We start with the function that writes a record header in a buffer. It’s a tedious function but it must be done with care as a single error in a header can corrupt the entire archive. In particular we must pay attention to the limits imposed by the file format. For example the size of paths is limited to 99 bytes (There are extensions to the format to handle longer path but it’s not the goal of this project).

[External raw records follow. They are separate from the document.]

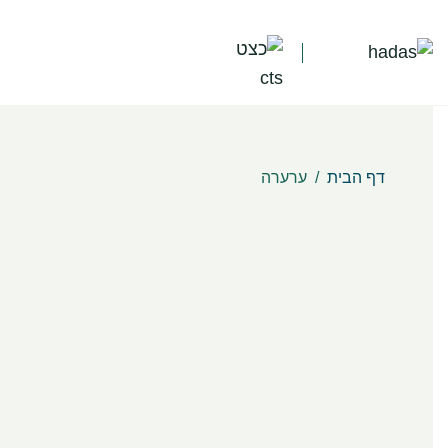
דף הבית
/
ערערה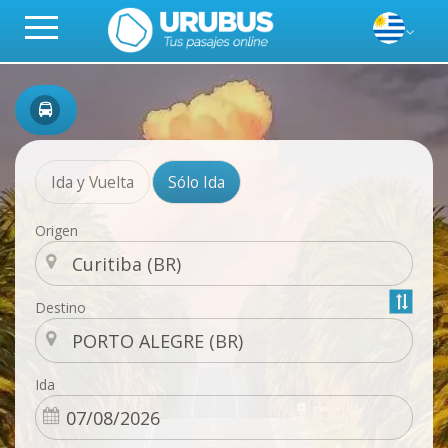
Ida y Vuelta
Sólo Ida
Origen
Destino
Ida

let write_header_to_buffer source infos kind = let size = if kind = REG then infos.st_size else 0 in String.fill buffer 0 block_size '\000'; let put len string offset = String.blit string 0 buffer offset (min (String.length string) len) in let put_int8 x = put 7 (Printf.sprintf "%07o" x) in let put_int12 x = put 11 (Printf.sprintf "%011o" x) in let put_char c offset = buffer.[offset] <- c in let put_path s offset = if String.length s <= 99 then put 99 s offset else raise (Error ("path too long", s)) in put_path (if kind = DIR then source ^ "/" else source) 0; put_int8 infos.st_perm 100; put_int8 infos.st_uid 108; put_int8 infos.st_gid 116; put_int12 size 124; put_int12 (int_of_float infos.st_mtime) 136; put 7 "ustar " 257; put 31 (getpwuid infos.st_uid).pw_name 265; put 31 (getgrgid infos.st_gid).gr_name 297; (* Fields dev and rdev are only used for special files, which we omit *) put_char begin match kind with | REG -> '0' | LINK s -> put_path s 157; '1' | LNK s -> put_path s 157; '2' | DIR -> '5' | _ -> failwith "Special files not implemented" end 156; let rec sum s i = if i < 0 then s else sum (s + Char.code buffer.[i]) (pred i) in let checksum = sum (Char.code ' ' * 8) (block_size - 1) in put 8 (Printf.sprintf "%06o\000 " checksum) 148;;

The following function creates a record header for a file. source is the file name, infos is the stats information of the file and kind is the type of file.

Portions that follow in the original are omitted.